Nature has always found its way to surprise humans, usually in strange phenomena that baffle experts. Just recently, an optical event that looks like an interdimensional portal was captured in Argentina.
The Unusual Glowing Spot
A video footage showing the optical phenomenon was captured by photographer Gaby Chavez at Cerro Catedral ski resort located in Patagonia, southern Argentina. The recording shows a circular glowing "portal" floating mid-air with flying snowflakes and sun's rays filtered through the cloud.
Although the sighting looks like a gateway seen in a science-fiction movie, this event is referred to as a subsun which develops from the reflection of the sun on a cloud of millions of ice crystals. In this situation, the ice crystals almost serve as a mirror for the sun's rays.
The subsun captured by Chavez shows several bright points surrounding the ball of light.

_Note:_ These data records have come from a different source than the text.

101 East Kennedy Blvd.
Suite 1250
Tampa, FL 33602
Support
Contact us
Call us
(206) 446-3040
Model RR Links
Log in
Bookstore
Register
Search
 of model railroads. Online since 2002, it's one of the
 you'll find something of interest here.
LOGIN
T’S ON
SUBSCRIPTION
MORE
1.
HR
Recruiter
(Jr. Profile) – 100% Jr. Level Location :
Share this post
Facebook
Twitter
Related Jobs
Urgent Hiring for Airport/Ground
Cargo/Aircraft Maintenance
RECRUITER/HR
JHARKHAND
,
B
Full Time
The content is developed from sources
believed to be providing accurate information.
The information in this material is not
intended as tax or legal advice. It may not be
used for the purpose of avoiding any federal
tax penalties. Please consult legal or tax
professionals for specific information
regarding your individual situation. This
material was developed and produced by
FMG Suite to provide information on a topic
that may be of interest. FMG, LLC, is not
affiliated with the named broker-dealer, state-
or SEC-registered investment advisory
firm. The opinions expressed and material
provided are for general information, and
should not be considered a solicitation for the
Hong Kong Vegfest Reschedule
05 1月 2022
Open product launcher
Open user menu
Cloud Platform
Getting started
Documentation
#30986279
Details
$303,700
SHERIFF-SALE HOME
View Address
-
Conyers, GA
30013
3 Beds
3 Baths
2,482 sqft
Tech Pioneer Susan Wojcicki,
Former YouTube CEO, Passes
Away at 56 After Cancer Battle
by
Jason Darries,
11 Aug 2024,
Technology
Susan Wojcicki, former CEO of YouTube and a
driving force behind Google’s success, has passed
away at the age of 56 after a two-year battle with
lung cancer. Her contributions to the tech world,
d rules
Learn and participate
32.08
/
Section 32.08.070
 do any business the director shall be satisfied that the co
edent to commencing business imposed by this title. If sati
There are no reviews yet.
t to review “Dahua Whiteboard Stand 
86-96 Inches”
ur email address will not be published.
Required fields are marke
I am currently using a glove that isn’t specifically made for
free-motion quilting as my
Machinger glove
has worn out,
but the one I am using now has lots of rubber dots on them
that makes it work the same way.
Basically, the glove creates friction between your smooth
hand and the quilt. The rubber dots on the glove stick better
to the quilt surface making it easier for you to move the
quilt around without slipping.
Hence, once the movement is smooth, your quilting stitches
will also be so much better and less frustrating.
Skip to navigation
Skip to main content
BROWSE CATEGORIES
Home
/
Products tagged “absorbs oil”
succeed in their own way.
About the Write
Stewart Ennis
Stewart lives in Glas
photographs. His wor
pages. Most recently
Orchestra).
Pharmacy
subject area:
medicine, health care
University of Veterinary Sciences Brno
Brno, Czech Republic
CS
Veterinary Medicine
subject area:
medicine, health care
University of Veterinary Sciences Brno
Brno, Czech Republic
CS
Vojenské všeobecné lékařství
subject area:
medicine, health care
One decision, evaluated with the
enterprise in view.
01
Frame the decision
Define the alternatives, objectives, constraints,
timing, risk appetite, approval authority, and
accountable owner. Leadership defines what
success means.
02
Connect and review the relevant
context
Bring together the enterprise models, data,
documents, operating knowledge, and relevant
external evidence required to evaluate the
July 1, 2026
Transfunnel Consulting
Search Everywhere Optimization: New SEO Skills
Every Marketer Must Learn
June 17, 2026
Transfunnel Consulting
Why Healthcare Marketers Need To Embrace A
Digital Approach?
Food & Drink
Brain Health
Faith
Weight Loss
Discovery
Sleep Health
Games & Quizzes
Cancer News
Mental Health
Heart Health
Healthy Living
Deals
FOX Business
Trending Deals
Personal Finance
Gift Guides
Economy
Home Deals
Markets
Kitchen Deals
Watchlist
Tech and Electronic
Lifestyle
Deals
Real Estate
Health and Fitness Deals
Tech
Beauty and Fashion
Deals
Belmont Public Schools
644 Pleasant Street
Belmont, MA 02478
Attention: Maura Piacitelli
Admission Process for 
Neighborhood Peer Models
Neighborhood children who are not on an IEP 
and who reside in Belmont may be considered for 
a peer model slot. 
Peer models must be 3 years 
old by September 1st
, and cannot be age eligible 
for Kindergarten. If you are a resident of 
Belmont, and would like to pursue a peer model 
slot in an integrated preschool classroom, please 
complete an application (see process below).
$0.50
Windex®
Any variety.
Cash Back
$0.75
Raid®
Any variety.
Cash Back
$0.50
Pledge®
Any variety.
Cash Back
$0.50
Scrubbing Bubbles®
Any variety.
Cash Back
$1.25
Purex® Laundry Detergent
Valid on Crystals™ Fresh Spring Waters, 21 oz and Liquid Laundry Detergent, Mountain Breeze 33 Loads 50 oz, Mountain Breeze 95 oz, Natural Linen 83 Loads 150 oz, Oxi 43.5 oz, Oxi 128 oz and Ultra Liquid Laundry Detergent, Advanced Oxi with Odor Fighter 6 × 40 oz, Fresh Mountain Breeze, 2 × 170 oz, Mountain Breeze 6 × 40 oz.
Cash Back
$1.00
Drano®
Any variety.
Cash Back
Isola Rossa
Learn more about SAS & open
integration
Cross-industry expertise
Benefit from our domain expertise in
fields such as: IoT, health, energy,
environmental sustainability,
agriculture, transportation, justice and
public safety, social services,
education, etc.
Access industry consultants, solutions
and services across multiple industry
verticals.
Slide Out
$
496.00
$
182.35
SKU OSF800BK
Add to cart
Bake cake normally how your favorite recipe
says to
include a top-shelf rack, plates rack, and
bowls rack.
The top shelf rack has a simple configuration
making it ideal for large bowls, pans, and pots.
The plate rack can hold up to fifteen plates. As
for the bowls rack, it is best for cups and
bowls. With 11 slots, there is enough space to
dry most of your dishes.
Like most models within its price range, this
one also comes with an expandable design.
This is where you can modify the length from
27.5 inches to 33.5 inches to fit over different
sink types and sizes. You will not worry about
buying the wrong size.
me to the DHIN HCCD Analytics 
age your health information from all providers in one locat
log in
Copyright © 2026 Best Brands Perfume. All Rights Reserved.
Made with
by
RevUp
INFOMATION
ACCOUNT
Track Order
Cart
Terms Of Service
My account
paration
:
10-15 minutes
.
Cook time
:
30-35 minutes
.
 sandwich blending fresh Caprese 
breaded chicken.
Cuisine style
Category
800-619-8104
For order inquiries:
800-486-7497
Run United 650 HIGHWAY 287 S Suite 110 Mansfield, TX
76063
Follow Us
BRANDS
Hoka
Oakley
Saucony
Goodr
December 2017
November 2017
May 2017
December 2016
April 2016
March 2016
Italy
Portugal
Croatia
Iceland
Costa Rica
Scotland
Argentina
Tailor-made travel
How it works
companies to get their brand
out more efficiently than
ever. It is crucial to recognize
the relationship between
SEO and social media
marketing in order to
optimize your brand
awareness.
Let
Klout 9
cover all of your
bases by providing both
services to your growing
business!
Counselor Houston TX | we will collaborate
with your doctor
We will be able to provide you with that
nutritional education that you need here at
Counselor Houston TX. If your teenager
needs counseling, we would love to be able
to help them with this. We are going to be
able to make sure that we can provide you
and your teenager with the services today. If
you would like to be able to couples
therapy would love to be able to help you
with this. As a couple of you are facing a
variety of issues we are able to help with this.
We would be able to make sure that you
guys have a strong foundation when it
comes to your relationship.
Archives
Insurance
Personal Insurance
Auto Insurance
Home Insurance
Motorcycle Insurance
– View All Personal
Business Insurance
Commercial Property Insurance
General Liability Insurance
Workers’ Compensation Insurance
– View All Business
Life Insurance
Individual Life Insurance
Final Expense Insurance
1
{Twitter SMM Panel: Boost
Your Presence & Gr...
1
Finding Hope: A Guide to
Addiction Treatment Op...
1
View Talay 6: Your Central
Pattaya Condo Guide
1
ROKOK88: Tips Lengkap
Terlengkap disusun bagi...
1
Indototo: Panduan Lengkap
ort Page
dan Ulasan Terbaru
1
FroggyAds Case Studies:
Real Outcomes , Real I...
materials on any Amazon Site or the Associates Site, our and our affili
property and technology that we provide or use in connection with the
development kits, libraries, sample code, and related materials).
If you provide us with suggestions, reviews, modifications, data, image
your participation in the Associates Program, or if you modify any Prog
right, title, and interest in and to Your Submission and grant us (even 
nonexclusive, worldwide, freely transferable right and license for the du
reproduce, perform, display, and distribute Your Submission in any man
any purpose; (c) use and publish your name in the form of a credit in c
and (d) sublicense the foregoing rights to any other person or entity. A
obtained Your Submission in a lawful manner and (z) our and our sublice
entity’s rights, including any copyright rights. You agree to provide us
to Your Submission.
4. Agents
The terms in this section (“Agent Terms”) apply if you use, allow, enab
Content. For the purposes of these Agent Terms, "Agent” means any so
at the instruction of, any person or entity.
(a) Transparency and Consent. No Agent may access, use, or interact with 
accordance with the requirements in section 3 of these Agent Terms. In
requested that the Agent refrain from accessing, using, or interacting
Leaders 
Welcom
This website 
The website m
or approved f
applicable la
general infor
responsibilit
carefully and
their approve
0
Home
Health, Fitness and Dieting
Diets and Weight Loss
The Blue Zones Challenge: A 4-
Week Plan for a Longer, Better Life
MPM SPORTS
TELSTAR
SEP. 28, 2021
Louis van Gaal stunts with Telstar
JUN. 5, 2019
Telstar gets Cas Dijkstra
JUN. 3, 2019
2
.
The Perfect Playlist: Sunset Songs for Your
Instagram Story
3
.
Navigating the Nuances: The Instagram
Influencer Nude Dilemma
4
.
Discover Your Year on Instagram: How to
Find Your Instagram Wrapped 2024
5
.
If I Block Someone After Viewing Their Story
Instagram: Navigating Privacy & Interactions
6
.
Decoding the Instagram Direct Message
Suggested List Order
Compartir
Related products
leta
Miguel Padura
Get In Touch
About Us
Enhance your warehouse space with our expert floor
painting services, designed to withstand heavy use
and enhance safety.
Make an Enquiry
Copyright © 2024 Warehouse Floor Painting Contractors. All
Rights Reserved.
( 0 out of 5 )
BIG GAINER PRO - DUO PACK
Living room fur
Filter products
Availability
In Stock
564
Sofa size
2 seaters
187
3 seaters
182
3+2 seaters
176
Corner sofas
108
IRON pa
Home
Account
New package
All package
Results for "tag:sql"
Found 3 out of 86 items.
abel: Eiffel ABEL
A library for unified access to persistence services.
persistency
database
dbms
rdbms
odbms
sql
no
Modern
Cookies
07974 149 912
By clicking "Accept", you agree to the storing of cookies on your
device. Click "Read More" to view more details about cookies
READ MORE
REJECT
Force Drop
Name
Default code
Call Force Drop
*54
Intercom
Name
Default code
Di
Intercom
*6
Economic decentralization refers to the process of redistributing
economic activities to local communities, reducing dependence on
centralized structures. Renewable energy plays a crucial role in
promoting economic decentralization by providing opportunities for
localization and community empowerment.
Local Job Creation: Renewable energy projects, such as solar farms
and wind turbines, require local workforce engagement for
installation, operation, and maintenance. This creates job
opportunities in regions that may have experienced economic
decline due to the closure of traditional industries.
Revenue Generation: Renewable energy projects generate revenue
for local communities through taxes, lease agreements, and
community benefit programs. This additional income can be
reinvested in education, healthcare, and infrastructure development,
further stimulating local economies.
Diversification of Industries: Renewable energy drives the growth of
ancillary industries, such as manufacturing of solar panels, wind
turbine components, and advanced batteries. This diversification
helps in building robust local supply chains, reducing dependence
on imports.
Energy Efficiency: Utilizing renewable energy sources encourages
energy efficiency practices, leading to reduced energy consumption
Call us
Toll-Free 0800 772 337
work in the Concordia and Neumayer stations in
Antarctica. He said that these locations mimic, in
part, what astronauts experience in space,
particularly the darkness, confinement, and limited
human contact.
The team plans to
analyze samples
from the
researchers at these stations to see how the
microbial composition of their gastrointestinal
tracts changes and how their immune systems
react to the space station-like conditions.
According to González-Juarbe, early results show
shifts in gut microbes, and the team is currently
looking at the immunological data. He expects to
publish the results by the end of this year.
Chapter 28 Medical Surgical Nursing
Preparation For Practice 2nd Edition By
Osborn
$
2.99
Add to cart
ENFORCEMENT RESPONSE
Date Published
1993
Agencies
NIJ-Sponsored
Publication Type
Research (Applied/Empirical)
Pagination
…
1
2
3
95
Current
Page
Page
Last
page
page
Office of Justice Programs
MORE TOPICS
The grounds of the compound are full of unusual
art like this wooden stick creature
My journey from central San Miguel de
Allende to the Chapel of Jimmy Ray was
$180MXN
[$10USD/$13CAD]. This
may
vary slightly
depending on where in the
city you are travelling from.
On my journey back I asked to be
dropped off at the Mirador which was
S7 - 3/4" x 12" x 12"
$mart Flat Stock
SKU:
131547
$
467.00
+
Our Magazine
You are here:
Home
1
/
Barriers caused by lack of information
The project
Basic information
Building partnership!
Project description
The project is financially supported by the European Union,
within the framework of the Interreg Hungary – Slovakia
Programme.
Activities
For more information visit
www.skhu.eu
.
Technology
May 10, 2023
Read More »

They also match the ice crystals that move in the air, shining silently like mirrors. It can also be observed from the video that the density of the floating crystals decreases rapidly with distance from the center of the subsun.
What is a Subsun?
According to the World Meteorological Organization, a subsun is an ice halo formed when sunlight is reflected from the plate-shaped ice crystals' upper and lower horizontal faces in clouds. It appears as a glowing white spot that resembles the Sun's reflected image on the surface of calm water. In this event, the sun's rays are reflected externally off the uppermost horizontal face or internally from the lowermost part.
It usually occurs in cold regions with clear conditions where the ice crystals allow the sunlight to pass through. As the sunlight reflects off the small ice crystals floating in the atmosphere, a strange halo is created. Since the ice crystals are usually not perfectly horizontal, the subsun is often seen in an elongated shape.
The ice crystals involved in this phenomenon exist in the form of hexagonal plates. In science, the kind of optical event created by sunlight is determined by the orientation held by the ice crystals in the atmosphere. Other factors can also affect it, such as the angle of the crystals' plane. As the ice crystals fall through the air, their aerodynamic characteristics allow them to get oriented horizontally. In some cases, these clouds of ice crystals are disturbed by turbulence, causing them to wobble and deviate a certain degree from the ideal horizontal orientation. As a result, the reflected image in the subsun becomes vertically elongated.
A subsun only occurs directly below the sun and can only be seen from above. Because of this, this optical phenomenon can be usually seen out of airplane windows or in the mountains during winter since they provide a good view of the area below where the ice crystals are suspended in the air.
Subsuns are considered the most common subhorizon halo. This atmospheric optical phenomenon does not result from the light of other halos but is produced by each ray of the sun interacting only once with a crystal.